++++ DATA FOR ANALYSIS ++++
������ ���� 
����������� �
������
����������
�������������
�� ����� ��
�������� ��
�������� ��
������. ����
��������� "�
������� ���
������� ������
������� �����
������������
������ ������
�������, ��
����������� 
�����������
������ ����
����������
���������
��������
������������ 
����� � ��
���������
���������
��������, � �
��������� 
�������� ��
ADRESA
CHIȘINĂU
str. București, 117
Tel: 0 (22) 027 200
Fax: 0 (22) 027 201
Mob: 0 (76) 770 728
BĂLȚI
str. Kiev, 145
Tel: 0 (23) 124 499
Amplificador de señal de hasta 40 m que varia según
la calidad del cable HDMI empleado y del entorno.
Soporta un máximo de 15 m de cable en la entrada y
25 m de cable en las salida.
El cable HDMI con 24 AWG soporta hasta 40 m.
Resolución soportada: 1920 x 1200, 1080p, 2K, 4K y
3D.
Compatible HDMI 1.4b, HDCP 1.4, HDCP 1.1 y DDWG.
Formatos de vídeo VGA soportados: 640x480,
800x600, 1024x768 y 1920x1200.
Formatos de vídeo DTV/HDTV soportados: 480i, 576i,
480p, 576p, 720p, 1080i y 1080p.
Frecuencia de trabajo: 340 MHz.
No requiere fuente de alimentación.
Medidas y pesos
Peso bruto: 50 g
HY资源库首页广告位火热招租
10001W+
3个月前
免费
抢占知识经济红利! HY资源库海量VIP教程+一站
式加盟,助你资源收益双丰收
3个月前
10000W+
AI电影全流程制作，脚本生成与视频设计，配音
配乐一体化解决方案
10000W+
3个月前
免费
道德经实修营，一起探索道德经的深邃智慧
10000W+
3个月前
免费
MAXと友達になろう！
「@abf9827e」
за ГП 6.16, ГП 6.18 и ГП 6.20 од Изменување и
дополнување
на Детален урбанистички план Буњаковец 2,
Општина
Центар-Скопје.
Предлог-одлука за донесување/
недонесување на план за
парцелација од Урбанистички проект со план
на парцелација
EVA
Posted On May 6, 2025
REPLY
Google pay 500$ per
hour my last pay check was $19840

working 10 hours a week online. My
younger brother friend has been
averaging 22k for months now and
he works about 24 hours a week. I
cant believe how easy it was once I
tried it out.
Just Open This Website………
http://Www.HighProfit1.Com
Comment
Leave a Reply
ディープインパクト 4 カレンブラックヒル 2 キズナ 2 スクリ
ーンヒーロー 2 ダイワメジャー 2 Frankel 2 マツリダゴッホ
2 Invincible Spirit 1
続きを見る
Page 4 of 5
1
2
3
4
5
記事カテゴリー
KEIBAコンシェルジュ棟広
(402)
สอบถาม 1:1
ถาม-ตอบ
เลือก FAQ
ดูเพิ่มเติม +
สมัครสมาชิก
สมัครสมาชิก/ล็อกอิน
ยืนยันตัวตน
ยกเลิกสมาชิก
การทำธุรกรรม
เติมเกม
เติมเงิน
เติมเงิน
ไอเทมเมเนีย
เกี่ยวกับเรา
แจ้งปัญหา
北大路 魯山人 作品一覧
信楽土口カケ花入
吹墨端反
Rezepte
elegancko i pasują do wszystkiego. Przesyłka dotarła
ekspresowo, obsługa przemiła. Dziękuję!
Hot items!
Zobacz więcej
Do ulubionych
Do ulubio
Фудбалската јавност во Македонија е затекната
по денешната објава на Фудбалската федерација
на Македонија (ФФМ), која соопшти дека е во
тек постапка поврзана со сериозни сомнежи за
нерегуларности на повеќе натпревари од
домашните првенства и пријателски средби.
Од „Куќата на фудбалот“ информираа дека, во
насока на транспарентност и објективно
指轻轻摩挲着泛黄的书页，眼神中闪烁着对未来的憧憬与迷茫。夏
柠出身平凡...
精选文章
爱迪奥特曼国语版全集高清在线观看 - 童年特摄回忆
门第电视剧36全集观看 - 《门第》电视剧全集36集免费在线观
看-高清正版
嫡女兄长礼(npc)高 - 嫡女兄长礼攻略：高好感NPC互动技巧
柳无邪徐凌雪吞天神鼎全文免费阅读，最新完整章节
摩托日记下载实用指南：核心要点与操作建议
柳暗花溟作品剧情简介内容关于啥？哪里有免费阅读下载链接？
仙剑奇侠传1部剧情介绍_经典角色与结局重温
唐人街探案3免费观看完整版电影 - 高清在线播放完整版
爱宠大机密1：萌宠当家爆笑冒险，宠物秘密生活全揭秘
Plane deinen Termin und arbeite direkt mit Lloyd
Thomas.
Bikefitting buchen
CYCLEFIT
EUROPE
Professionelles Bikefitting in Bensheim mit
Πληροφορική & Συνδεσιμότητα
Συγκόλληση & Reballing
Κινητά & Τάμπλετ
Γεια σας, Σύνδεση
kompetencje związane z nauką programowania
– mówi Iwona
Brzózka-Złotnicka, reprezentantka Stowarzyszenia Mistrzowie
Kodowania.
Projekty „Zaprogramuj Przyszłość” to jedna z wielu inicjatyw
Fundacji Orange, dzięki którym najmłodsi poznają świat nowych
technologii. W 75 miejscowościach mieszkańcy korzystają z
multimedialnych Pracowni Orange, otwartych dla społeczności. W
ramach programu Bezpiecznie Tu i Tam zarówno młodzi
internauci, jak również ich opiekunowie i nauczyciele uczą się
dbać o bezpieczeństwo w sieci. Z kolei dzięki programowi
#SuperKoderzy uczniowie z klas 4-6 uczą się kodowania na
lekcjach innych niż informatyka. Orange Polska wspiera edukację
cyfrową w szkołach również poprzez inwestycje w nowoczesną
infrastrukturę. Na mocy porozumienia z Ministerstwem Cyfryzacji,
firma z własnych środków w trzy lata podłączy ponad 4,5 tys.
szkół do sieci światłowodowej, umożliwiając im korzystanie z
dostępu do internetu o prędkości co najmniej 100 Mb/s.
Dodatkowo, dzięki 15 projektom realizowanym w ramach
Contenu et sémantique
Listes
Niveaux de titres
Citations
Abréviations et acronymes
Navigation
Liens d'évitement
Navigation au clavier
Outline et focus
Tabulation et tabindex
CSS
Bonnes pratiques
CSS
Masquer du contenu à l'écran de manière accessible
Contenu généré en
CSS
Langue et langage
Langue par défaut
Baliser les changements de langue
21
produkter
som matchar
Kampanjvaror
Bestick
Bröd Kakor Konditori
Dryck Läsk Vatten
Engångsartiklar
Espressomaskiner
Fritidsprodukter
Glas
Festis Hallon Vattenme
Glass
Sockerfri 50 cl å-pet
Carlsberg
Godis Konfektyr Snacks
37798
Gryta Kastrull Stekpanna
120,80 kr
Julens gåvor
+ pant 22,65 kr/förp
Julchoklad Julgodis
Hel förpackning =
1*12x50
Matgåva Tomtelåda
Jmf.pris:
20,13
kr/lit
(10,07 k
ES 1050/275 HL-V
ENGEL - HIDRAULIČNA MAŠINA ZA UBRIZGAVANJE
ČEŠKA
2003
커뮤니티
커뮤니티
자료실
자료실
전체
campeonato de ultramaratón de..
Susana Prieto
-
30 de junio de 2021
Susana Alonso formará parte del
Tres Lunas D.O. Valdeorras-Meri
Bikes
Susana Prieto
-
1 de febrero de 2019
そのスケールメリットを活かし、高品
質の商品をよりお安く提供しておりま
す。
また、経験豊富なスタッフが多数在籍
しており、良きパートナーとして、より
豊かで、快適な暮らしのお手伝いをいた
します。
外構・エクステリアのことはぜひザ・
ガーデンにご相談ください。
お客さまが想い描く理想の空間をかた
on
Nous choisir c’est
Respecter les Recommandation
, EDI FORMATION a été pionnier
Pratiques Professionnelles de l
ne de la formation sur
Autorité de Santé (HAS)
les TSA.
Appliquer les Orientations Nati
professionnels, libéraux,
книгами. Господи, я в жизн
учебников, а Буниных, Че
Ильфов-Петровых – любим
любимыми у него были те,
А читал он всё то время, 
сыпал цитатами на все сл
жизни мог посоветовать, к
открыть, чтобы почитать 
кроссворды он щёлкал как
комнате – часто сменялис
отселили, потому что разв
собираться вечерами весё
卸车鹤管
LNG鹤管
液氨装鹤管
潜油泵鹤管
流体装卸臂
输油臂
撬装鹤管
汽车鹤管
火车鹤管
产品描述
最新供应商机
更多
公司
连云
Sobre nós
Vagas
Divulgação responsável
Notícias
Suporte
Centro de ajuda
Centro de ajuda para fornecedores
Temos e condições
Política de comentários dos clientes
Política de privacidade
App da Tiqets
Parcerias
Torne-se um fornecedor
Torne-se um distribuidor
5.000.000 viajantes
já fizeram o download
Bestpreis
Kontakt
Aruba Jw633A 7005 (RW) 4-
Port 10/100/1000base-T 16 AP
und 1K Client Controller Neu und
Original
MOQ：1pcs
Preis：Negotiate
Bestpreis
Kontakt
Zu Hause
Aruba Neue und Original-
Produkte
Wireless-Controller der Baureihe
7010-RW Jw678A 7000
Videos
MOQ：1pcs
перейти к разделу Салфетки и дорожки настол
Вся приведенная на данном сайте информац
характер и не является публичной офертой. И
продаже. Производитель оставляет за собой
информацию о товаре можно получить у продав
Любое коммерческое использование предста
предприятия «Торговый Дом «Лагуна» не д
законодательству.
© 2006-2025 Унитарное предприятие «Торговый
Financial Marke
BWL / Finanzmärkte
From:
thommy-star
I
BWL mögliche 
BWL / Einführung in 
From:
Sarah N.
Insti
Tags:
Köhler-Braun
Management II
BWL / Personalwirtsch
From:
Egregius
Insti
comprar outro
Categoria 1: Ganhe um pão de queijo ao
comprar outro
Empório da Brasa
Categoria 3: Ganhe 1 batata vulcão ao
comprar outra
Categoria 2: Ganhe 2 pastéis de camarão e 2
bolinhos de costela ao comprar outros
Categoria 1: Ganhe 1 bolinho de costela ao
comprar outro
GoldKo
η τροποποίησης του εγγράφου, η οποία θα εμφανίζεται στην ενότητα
++++
• [PROBLEM] Every line above that includes the word "dzięki" should be listed.

• [TASK SOLUTION]
Fundacji Orange, dzięki którym najmłodsi poznają świat nowych
dbać o bezpieczeństwo w sieci. Z kolei dzięki programowi
Dodatkowo, dzięki 15 projektom realizowanym w ramach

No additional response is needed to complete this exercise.